Tuesday, December 5, 2006

Truly Wonderful (Wonder Woman)

Wonder Woman: Princess in Paradise

I jump in with both feet to talk about what a brilliant idea this is. The artwork is stunning. The premise is remarkable. And along with Ares, I find myself wondering what Hephestus would look like kind of bishie.

My favourite WW so far has been Greg Rucka's depiction of the strong, sometimes not pc but always independent and thoughtful ambassador from Themyscira. I loved the whole aspect and theme of Athena's Champion and Diana become Grey-Eyed Diana. But I'd love to see how she got to be that strong. I'd love to see the civilization that raised a woman of that caliber. I'd love to know about her childhood adventures and how she tempered her stubbornness, curiosity and what it's like to live and breathe in a world where the Gods are only an invocation away. The proposed Manga would do that.

Diana looks feisty and young and curious. And while perhaps such an early meeting with Steve Trevor confuses things in terms of George Perez's 'Bright Eyed Innocent in Man's World', it makes me think much better of Diana the myth. Because Diana hunting demons gives her a very good reason to connect to man's world and the plight of man's world more than her fellow Amazon sisters. They're the ones who're insular due to being protected and sheltered in thought, word and deed from anything different from what they've known. Diana thinks in broader terms. And I think it'd be lovely to find out what inspired her to look at the world that way.

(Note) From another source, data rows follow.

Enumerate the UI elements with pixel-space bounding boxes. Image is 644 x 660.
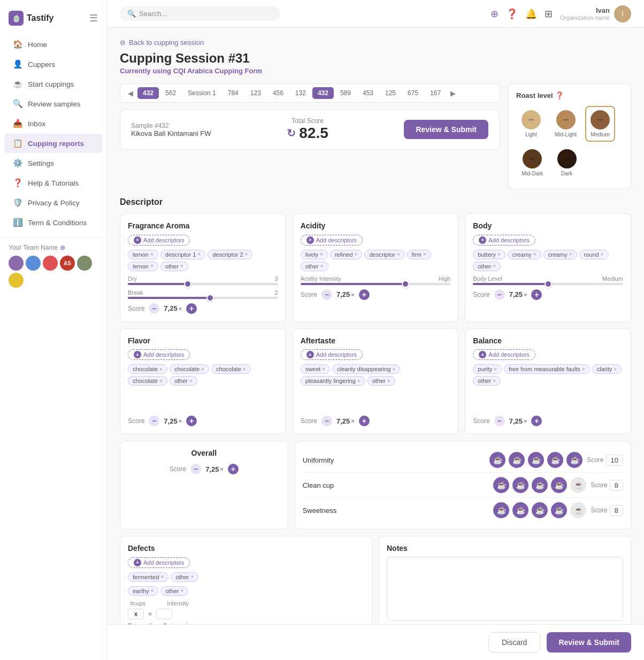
team-avatar-2[interactable] bbox=[43, 256, 58, 271]
tag-remove[interactable]: × bbox=[245, 251, 248, 257]
tag-remove[interactable]: × bbox=[397, 251, 400, 257]
cc-cup-3[interactable]: ☕ bbox=[532, 477, 548, 493]
tab-132[interactable]: 132 bbox=[290, 87, 311, 99]
sidebar-item-privacy[interactable]: 🛡️Privacy & Policy bbox=[4, 193, 102, 212]
tag-remove[interactable]: × bbox=[201, 366, 204, 372]
sidebar-item-review-samples[interactable]: 🔍Review samples bbox=[4, 94, 102, 113]
tag-remove[interactable]: × bbox=[355, 251, 358, 257]
sidebar-item-home[interactable]: 🏠Home bbox=[4, 35, 102, 54]
tag-remove[interactable]: × bbox=[320, 263, 324, 269]
balance-minus-btn[interactable]: − bbox=[494, 416, 505, 426]
tag-remove[interactable]: × bbox=[150, 251, 154, 257]
sidebar-item-settings[interactable]: ⚙️Settings bbox=[4, 154, 102, 173]
tag-remove[interactable]: × bbox=[533, 251, 536, 257]
sidebar-item-start-cuppings[interactable]: ☕Start cuppings bbox=[4, 74, 102, 94]
tabs-next-arrow[interactable]: ▶ bbox=[447, 88, 459, 98]
overall-minus-btn[interactable]: − bbox=[190, 464, 201, 474]
tag-remove[interactable]: × bbox=[180, 263, 183, 269]
body-plus-btn[interactable]: + bbox=[531, 289, 542, 300]
add-icon[interactable]: ⊕ bbox=[490, 8, 499, 20]
add-defects-btn[interactable]: + Add descriptors bbox=[128, 557, 190, 568]
cc-cup-5[interactable]: ☕ bbox=[570, 477, 586, 493]
defects-intensity-input[interactable] bbox=[156, 609, 172, 619]
tabs-prev-arrow[interactable]: ◀ bbox=[125, 88, 136, 98]
roast-option-mid-light[interactable]: Mid-Light bbox=[549, 106, 582, 142]
add-fragrance-btn[interactable]: + Add descriptors bbox=[128, 235, 190, 245]
tag-remove[interactable]: × bbox=[189, 378, 193, 384]
cup-5[interactable]: ☕ bbox=[566, 452, 582, 468]
cup-3[interactable]: ☕ bbox=[528, 452, 544, 468]
tag-remove[interactable]: × bbox=[497, 251, 501, 257]
tab-675[interactable]: 675 bbox=[402, 87, 424, 99]
tab-123[interactable]: 123 bbox=[245, 87, 266, 99]
hamburger-button[interactable]: ☰ bbox=[89, 12, 98, 24]
sw-cup-2[interactable]: ☕ bbox=[512, 502, 528, 518]
sidebar-item-cuppers[interactable]: 👤Cuppers bbox=[4, 55, 102, 74]
tag-remove[interactable]: × bbox=[614, 366, 617, 372]
cup-4[interactable]: ☕ bbox=[547, 452, 563, 468]
tab-432[interactable]: 432 bbox=[137, 87, 159, 99]
overall-plus-btn[interactable]: + bbox=[228, 464, 239, 474]
tab-784[interactable]: 784 bbox=[223, 87, 244, 99]
sw-cup-4[interactable]: ☕ bbox=[551, 502, 567, 518]
add-team-icon[interactable]: ⊕ bbox=[60, 244, 65, 251]
team-avatar-0[interactable] bbox=[9, 256, 24, 271]
cc-cup-4[interactable]: ☕ bbox=[551, 477, 567, 493]
acidity-plus-btn[interactable]: + bbox=[359, 289, 370, 300]
cup-2[interactable]: ☕ bbox=[509, 452, 525, 468]
tag-remove[interactable]: × bbox=[322, 366, 325, 372]
tag-remove[interactable]: × bbox=[393, 366, 396, 372]
sidebar-item-help[interactable]: ❓Help & Tutorials bbox=[4, 173, 102, 193]
tag-remove[interactable]: × bbox=[582, 366, 585, 372]
bell-icon[interactable]: 🔔 bbox=[525, 8, 537, 20]
tag-remove[interactable]: × bbox=[493, 263, 496, 269]
fragrance-plus-btn[interactable]: + bbox=[186, 303, 197, 314]
fragrance-minus-btn[interactable]: − bbox=[149, 303, 159, 314]
aftertaste-plus-btn[interactable]: + bbox=[359, 416, 370, 426]
tag-remove[interactable]: × bbox=[159, 378, 163, 384]
tag-remove[interactable]: × bbox=[569, 251, 572, 257]
body-minus-btn[interactable]: − bbox=[494, 289, 505, 300]
tab-Session 1[interactable]: Session 1 bbox=[182, 87, 221, 99]
tag-remove[interactable]: × bbox=[493, 378, 496, 384]
sw-cup-3[interactable]: ☕ bbox=[532, 502, 548, 518]
tag-remove[interactable]: × bbox=[243, 366, 246, 372]
roast-option-dark[interactable]: Dark bbox=[552, 145, 582, 181]
add-aftertaste-btn[interactable]: + Add descriptors bbox=[301, 349, 363, 360]
help-icon[interactable]: ❓ bbox=[506, 8, 518, 20]
tab-456[interactable]: 456 bbox=[267, 87, 289, 99]
flavor-plus-btn[interactable]: + bbox=[186, 416, 197, 426]
team-avatar-3[interactable]: AS bbox=[60, 256, 75, 271]
roast-help-icon[interactable]: ❓ bbox=[555, 91, 564, 99]
tab-125[interactable]: 125 bbox=[380, 87, 401, 99]
roast-option-mid-dark[interactable]: Mid-Dark bbox=[516, 145, 549, 181]
sidebar-item-inbox[interactable]: 📥Inbox bbox=[4, 114, 102, 133]
tag-remove[interactable]: × bbox=[320, 251, 323, 257]
tab-453[interactable]: 453 bbox=[357, 87, 379, 99]
defects-cups-input[interactable] bbox=[128, 609, 144, 619]
layout-icon[interactable]: ⊞ bbox=[545, 8, 553, 20]
discard-button[interactable]: Discard bbox=[488, 632, 540, 653]
add-flavor-btn[interactable]: + Add descriptors bbox=[128, 349, 190, 360]
tag-remove[interactable]: × bbox=[197, 251, 201, 257]
team-avatar-5[interactable] bbox=[9, 273, 24, 288]
add-balance-btn[interactable]: + Add descriptors bbox=[473, 349, 535, 360]
cup-1[interactable]: ☕ bbox=[489, 452, 505, 468]
tab-589[interactable]: 589 bbox=[335, 87, 356, 99]
tag-remove[interactable]: × bbox=[494, 366, 497, 372]
balance-plus-btn[interactable]: + bbox=[531, 416, 542, 426]
roast-option-light[interactable]: Light bbox=[516, 106, 546, 142]
notes-textarea[interactable] bbox=[387, 557, 623, 621]
flavor-minus-btn[interactable]: − bbox=[149, 416, 159, 426]
search-box[interactable]: 🔍 Search... bbox=[120, 6, 280, 21]
add-acidity-btn[interactable]: + Add descriptors bbox=[301, 235, 363, 245]
tag-remove[interactable]: × bbox=[150, 263, 154, 269]
team-avatar-4[interactable] bbox=[77, 256, 92, 271]
review-submit-button-top[interactable]: Review & Submit bbox=[404, 120, 488, 139]
add-body-btn[interactable]: + Add descriptors bbox=[473, 235, 535, 245]
tag-remove[interactable]: × bbox=[159, 366, 163, 372]
roast-option-medium[interactable]: Medium bbox=[585, 106, 615, 142]
tag-remove[interactable]: × bbox=[423, 251, 426, 257]
tab-432[interactable]: 432 bbox=[312, 87, 334, 99]
cc-cup-2[interactable]: ☕ bbox=[512, 477, 528, 493]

There's also the prospect of fun in Hermes representing himself as a mischievous child. It seems perfect. Diana was the only child among her people. How much would she have longed for a playmate? And what trouble would she and Hermes have gotten themselves into and would that explain why she's as close to one of her male patrons as her female ones; and he to her.

I recently came across 'The Babysitter's Club' graphic novel. That's right, a graphic novel to appeal to girls. In a pink candy-striped dustjacket and all I could think about is that it seemed a pretty cool way to appeal to a new generation. I never much cared for the TBC. I may have only read one book, if I read any at all. But I would follow a graphic novel representation, because of the style, if nothing else. If this had been out when I was a kid, it'd have been a doorway to an unexpected world. One which I originally thought of as boring, too girly and formulaic; just based on the book title, colors and occasionally the summaries. The artwork, as I flipped through the book, helped me realize some of the appeal I'd missed as a young girl.

DC of course will do whatever it is DC decides works best for their finances. But the world is changing, and fast. Manga doesn't look to be a fad that'll die out as much as it's become a new part of popular culture and conscienceness. I have to wonder how many girls who aren't originally attracted to comics, or who want to venture into Manga (or comics) and wouldn't know where to start would appreciate a familiar icon. In one swoop you've got magical girl genre, and superhero genre and something that appeals to the 'pink double x's'.

It's times like this I wish America had a concept of Do-jinsh.

Quick Add: I realize that what appeals to me about this is something that other people might get out of WonderGirl. But I never knew much about Cassie until I read the Rucka run. And so she interests me more as Zeus' daughter and Ares' sister than as a part of the Wonder Woman legacy.